• _Exercise material_
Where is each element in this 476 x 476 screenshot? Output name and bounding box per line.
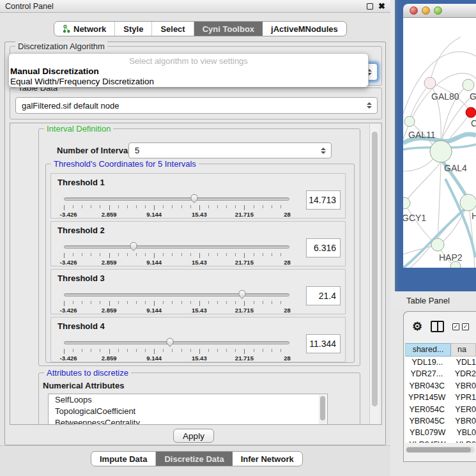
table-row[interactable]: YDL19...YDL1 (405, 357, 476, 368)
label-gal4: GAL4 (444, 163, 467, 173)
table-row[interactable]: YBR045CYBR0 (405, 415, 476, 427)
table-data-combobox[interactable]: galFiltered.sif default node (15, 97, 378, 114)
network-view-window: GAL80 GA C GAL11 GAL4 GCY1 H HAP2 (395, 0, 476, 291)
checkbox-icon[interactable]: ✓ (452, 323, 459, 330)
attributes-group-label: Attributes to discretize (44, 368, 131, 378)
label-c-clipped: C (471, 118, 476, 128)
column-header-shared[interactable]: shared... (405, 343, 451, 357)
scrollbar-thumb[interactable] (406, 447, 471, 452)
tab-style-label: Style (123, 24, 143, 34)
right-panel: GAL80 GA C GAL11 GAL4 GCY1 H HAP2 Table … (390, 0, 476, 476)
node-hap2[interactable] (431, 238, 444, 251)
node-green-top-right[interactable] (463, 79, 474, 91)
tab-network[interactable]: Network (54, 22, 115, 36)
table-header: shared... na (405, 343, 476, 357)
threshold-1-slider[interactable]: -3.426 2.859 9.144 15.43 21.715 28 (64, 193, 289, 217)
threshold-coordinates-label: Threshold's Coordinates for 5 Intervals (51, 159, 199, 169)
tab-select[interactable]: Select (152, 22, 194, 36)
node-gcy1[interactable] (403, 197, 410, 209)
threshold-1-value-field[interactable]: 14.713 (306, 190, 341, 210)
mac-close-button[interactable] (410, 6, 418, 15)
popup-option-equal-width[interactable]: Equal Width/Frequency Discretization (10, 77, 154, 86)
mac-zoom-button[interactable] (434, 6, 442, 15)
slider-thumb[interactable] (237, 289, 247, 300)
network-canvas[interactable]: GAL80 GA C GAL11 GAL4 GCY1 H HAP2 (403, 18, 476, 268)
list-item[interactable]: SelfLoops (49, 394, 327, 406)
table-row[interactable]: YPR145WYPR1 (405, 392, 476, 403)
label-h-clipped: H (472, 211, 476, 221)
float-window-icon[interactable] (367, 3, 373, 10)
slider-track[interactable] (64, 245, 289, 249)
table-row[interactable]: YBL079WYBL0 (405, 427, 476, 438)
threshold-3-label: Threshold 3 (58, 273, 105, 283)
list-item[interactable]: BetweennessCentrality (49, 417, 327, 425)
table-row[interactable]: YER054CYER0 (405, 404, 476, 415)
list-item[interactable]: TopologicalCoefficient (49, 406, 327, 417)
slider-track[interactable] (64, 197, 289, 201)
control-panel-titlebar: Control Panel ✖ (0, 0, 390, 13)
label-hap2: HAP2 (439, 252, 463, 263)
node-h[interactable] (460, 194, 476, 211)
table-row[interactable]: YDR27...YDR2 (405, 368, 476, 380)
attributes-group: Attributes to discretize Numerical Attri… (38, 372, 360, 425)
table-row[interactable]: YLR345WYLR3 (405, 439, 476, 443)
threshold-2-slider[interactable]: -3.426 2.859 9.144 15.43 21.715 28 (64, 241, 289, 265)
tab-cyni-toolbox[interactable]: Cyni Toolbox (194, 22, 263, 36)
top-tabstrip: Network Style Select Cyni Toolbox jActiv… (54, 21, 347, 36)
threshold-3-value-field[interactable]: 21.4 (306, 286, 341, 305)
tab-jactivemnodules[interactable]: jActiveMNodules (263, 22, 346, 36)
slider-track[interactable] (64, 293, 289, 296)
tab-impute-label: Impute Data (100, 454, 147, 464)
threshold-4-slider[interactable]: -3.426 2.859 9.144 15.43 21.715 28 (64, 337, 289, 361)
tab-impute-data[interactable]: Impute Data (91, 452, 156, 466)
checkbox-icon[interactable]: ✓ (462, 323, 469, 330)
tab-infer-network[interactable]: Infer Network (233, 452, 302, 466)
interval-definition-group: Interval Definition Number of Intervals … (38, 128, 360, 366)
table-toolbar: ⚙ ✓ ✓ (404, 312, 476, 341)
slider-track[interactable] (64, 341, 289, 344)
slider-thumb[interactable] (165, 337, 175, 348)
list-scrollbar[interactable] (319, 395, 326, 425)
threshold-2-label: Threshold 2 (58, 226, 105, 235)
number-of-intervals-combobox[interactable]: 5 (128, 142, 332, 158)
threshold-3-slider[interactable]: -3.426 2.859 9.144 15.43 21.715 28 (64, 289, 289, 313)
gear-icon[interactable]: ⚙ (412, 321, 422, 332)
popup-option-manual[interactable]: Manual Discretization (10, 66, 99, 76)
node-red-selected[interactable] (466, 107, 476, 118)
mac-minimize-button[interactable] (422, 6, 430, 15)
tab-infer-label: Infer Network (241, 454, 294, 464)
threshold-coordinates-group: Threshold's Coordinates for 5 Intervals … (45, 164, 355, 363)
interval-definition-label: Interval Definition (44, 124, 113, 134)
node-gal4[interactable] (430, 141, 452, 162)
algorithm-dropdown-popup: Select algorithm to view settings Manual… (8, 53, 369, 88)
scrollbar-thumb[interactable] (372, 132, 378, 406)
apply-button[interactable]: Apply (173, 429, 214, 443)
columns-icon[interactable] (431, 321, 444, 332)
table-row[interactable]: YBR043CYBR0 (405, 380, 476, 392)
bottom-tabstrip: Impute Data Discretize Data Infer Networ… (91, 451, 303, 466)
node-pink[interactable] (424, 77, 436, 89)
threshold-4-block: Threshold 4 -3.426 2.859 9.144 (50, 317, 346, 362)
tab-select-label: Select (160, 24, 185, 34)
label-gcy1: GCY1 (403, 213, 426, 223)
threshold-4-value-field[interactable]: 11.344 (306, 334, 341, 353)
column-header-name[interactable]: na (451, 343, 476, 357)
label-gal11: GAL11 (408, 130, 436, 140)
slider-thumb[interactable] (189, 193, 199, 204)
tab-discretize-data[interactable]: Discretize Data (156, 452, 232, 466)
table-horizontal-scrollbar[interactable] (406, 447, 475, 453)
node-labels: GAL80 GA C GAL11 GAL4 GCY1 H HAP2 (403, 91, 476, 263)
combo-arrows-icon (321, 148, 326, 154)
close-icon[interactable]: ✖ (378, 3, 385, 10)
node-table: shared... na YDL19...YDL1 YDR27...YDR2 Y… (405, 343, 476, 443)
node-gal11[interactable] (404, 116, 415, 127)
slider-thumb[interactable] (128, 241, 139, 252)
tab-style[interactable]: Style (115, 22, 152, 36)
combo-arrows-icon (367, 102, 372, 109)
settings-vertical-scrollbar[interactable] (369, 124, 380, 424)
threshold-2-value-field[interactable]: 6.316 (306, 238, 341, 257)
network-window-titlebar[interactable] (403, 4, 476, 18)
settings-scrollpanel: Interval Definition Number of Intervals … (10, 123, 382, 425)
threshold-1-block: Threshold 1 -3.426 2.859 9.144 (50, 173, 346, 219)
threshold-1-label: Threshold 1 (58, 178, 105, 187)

• _Action item_
In the material above, how many lines contain the string "Toolbox"? Respond with that number by itself.

• _Your solution_
2